There are many things about the martial arts that are just plain hard. The training can be rigorous, the stances agonizing, the competition unfair and disappointing, the raise in skill levels infrequent.

But without a doubt one of the hardest things in the martial arts is to leave. Paul Simon had a song, “Fifty Ways to Leave Your Lover,” and in martial arts you need a truckload of ways. The calls for retreat or detour are just that frequent.

The time comes when some particularly beloved or even just obsessive development in your training requires you to cut ties, difficult but also mandatory. It is like that shot you don’t want to take, that herbal concoction you hate drinking, that rehabilitative exercise you can’t stand. There are bumps—hard bumps—in the road, often leaping at you out of the void.

cloudWhy leave your teacher? You realize, sadly, that he or she has nothing more for you, that the player has looped and you are watching the beginning of the movie again. Or there is some deep divergence in your views, especially regarding the future of your practice. Sometimes, though he had given you a lot, you realize that he is holding back or, just as bad, holding back the truth, his lineage, some favored practice he refuses to share. It’s like leaving home, only you can’t return a half hour later and pretend it was a joke.

Sometimes you must quit the school when you realize that this particular family might be a tad on the dysfunctional side.  The sparring class is like a yard full of birds spending all its time displacing those with less skill or drive. You have to exit when you realize that you are basically in a dating club with not that much martial stuff happening. You have to vanish when you suddenly get the inescapable fact that your beliefs are at odds with just about everyone in attendance. Perhaps there is a hidden problem: racism, exploitation, a morality like the enemies in Karate Kid. Some calls for action are undeniable.

You also may have to leave a style, or a practice or even just a certain form that no longer satisfies you. This is the natural price paid by the individual’s soul for the assurance of deeper understanding. There are times the thing you like the most becomes a burden, an obstacle, a hidden nemesis. This is not just a case of out-growing something, but the revelation that the perfectly smooth and straight road has turned itself inside out and become a crazy maze of a short cut. It is simply human to try and navigate your way out but, at some point, the game is up and the only thing to do is either backtrack or look for a short cut out of the short cut.

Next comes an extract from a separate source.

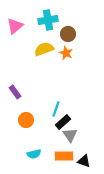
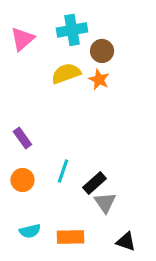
cyan line: (56, 109) -> (63, 171), moved
orange circle: (26, 120) -> (22, 180), moved
cyan semicircle: (34, 154) -> (30, 231), moved
orange rectangle: (64, 156) -> (70, 237), moved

I have never known a top level martial artist who did not have to abandon some style, or skill or teacher at some point. The growth process requires making choices and then incorporating the results as best you can. Even those who  stay with the same martial family for years will admit that some things had to be lost for other benefits to arrive. It is a tricky business that often only reveals itself in hindsight, like so much of our destiny.

4 Responses to “The Hardest Thing”

  1. So,So,True. Wonderful Insight. Thanks. Elliott.

  2. Jeff says:

    Or, like me, you could have started too late in life with a style that is simply too physically demanding. Taekwondo, for example. Once you reach a certain level, the kicks that are required become impossible for someone who isn’t 20 years old or been doing it all their life.

  3. Steve W says:

    Thanks Ted,

    That article really resonated. I left my teacher in 2006 after 12 years of training. I got a lot from him …. especially watching his body movements (Yang and Sun style taichi, Hsingyi, and bagua), but I realized that I wanted to focus on the internal and he kept on presenting more forms …. even when I scheduled private lessons.

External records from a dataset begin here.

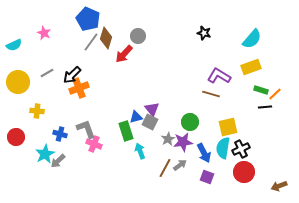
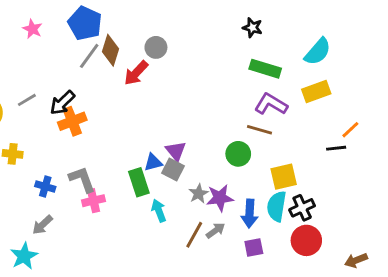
pink star: (44, 33) -> (32, 29), moved
black star: (204, 33) -> (252, 28), moved
green rectangle: (261, 90) -> (265, 69), moved, size x1.5
green circle: (190, 122) -> (238, 154), moved
pink cross: (94, 144) -> (93, 201), turned -35
blue arrow: (204, 153) -> (250, 213), turned 30
cyan star: (45, 154) -> (24, 256), moved
purple square: (207, 177) -> (254, 248), turned -32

    Earlier he himself had said “when your boat gets to the opposite shore, get out of the boat.” It took me awhile to realize that I had reached “the opposite shore” with respect to the prospects for our future interaction, but when I did realize that, I “got out of the boat” and have never regretted that. I have made significant progress toward MY GOALS in the interim.

    Thanks again for the article.

    Steve W.

  4. I love the insights, the way you remind us that our martial arts are about contributing to our development as people. Thanks for this, for making me think about life (and hi Debbie, thanks for your email acknowledgement, I know it was a while ago sorry.)